NDAs may not be something that is at the top of your to-do list as the CEO of a new company. However, they are helpful for avoiding unnecessary pitfalls as you grow.
These agreements are critical when building partnerships, exploring new business avenues and scaling a company.
What NDAs Are
Non-disclosure agreements, commonly referred to as NDAs, are a tool for protecting your company’s confidential information. They are a legally binding agreement between parties to not disclose confidential information about the business to other people.

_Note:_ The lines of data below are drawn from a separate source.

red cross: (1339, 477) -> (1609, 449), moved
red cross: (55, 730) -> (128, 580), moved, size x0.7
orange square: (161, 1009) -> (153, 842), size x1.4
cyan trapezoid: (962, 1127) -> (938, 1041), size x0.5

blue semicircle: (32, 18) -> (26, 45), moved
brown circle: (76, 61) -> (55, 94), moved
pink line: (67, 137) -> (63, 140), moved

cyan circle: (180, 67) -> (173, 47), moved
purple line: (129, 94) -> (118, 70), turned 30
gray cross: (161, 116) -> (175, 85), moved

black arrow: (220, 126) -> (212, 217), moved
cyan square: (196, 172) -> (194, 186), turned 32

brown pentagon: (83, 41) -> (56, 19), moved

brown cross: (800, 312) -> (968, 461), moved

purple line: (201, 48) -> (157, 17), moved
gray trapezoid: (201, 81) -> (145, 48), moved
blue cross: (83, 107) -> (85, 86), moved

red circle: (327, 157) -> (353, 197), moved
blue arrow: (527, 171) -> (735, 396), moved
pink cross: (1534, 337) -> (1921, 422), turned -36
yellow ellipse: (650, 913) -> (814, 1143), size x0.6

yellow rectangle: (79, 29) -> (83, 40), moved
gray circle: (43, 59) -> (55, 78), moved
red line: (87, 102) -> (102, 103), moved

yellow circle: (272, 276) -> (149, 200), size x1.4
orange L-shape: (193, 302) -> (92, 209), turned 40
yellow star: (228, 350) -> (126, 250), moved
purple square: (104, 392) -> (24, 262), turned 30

Typically, NDAs are unilateral which means only one party agrees not to reveal confidential information about the business.
Why They Are Critical
You should use NDAs to prevent someone from coming in and copying your ideas or disclosing your confidential information before the time is right. Additionally, it sets the tone for the business relationships you enter by showing you are serious about confidentiality.
When to Use NDAs
Anytime you disclose information that you don’t want another party to use or disclose to the public, execute an NDA. This rule of thumb applies no matter who you are sharing information with. Some specific examples of times this would be necessary are when you’re hiring contractors, fundraising, working with manufacturers, and negotiating the sale of the company.
What to Cover in an NDA
It’s important that the NDA makes parties aware of their obligations and the consequences of not meeting them. Key terms should be clearly defined. Your NDA should include:
- A specific definition of what is confidential information and what’s not.
- The responsibilities regarding confidential information.
- A reasonable time period for the confidentiality obligations.
- The process for dispute resolution.
- The legal recourse if someone breaches the agreement.